After 18 months of using Bacula and sending copies of my data to the cloud (in this case, cloud I operate in another location) using an S3-compatible storage mechanism, I noticed I had a lot of data sitting around on my current server for backups. When I set out to move to Bacula, I decided to use long retention times for my core monthly full backups, which resulted in more than a small number of terrabytes of data.

At the time of the implementation (and still the case at the time of this writing), the automatic options in Bacula for pruning/truncating local copies of cloud datasets were:

  • No (do not remove cache)
  • AfterUpload (each part removed directly after upload)
  • AtEndOfJob (each part removed at the end of the job)

None of these would work for me, as I want to retain the data for months locally, only giving up my cached copy when I'm outside of my normal restore window, or when I need the space.

There are a number of ways to prune, depending on how much you want to get into the Bacula mindset.

Manual purge using find

It turns out that if you leave the label intact (the label being part.1 in the volume directory), you can delete any parts in the cloud volume and they will be auto-retrieved during a restore. This will allow you to override any settings you have in bacula-dir.conf for your CacheRetention and just manually purge in any way you like. In my case, I made use of find:

find .  -regextype posix-egrep -regex '.*\/Vol-.*\/part\.([2-9]|..+)' -exec rm \{\} \;

This particular command uses a posix regular expression to find any file in any directory starting Vol- and named part._number_ where number is any value other than 1.
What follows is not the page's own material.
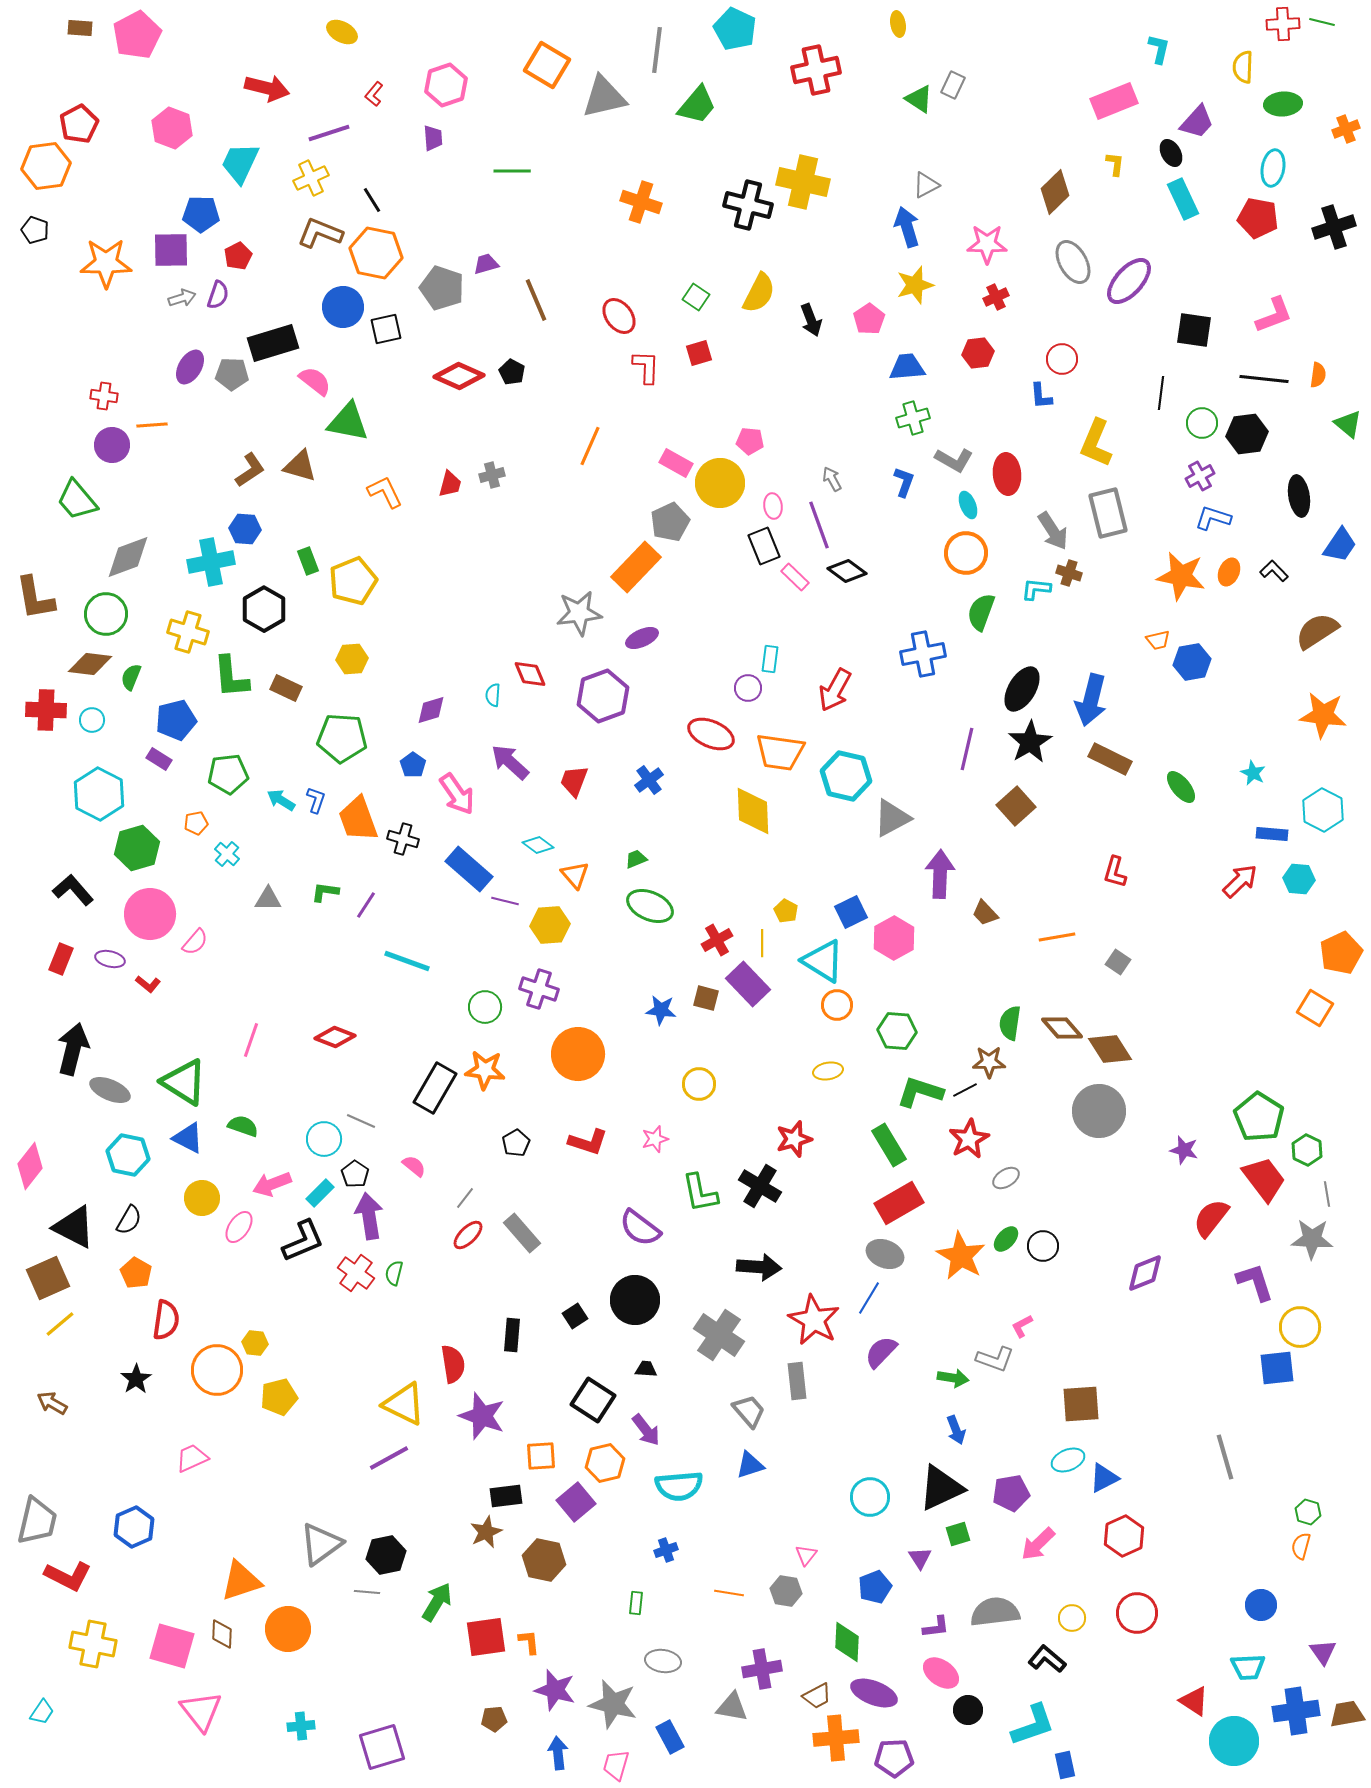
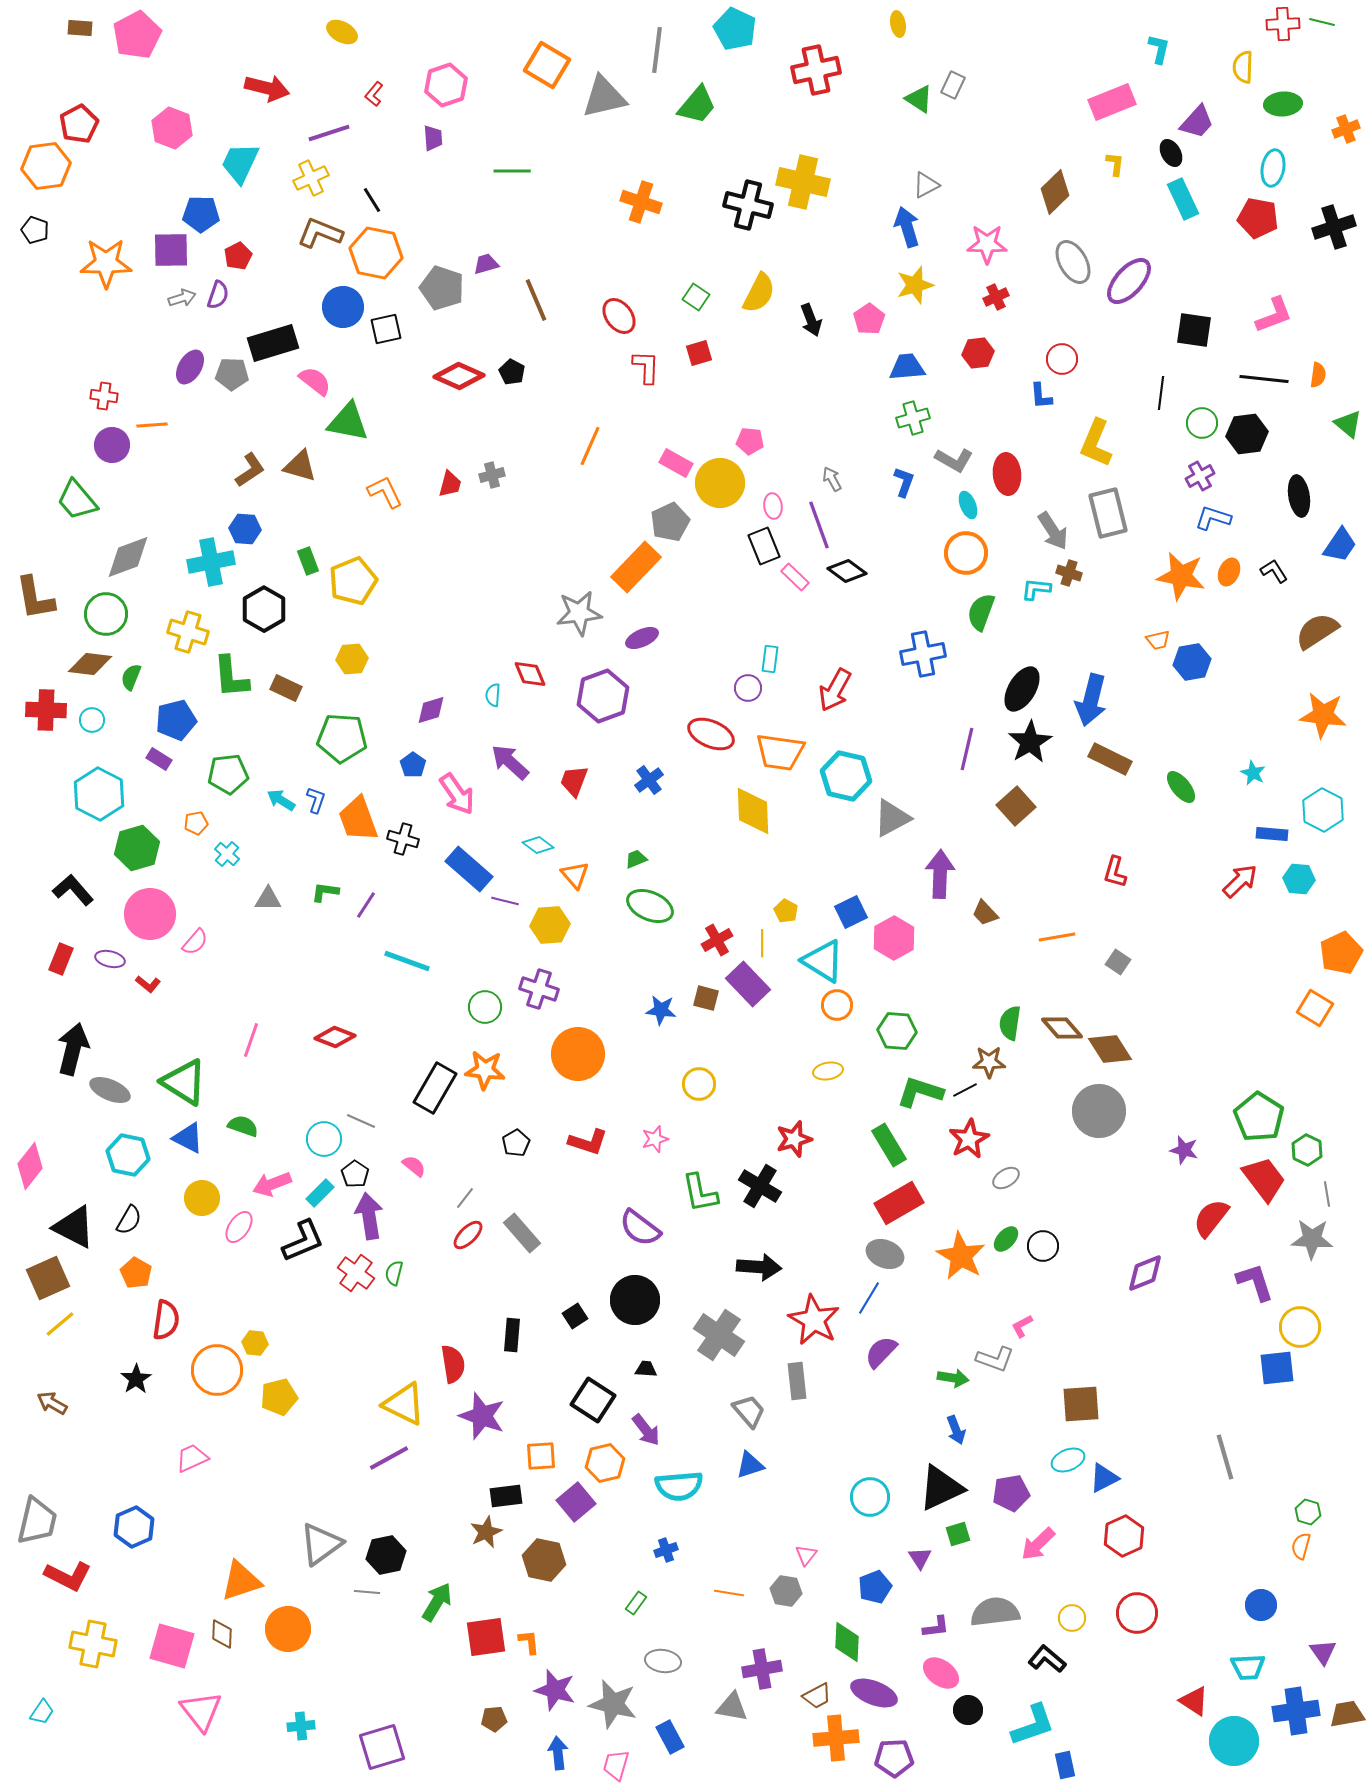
pink rectangle at (1114, 101): moved 2 px left, 1 px down
black L-shape at (1274, 571): rotated 12 degrees clockwise
green rectangle at (636, 1603): rotated 30 degrees clockwise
Manual pruning using bconsole

Bacula's console (bconsole) has a Cloud command which can be used to force a prune operation. The cloud prune command respects the CacheRetention setting and has a number of command-line parameters to allow you to specify what you want to prune. You can prune by storage, pool, or even MediaType. There is also a parameter to prune AllPools.

In my case, I used:

cloud prune AllFromPool Storage=Cloud-CT Pool=File

which breaks down to:

  • cloud command
  • prune sub-command
  • AllFromPool: run the purge command on all volumes in the pool
  • Storage=: use the specific Storage definition (in this case Cloud-CT)
  • Pool=: use the specific Pool (in this case File)

For ClueTrust, we use 3 different pools in our storage:

  • File for the full backups (historical naming convention)
  • Inc-File for the daily incremental backups (from the last File backup)
  • Diff-File for the weekly differential backups (from the last File backup)

In this case, I only want to purge the full backups that are outside of the range of the incremental and differential backups. To that end, I've set the CacheRetention appropriately in my bacula-dir.conf file and so I can trust bacula to clear these correctly.

Automatic pruning using bacula admin jobs

I've read that this is possible, but I haven't found the appropriate documentation yet. At this point, I can't recommend, but the other two processes work fine and are easily scripted if need be.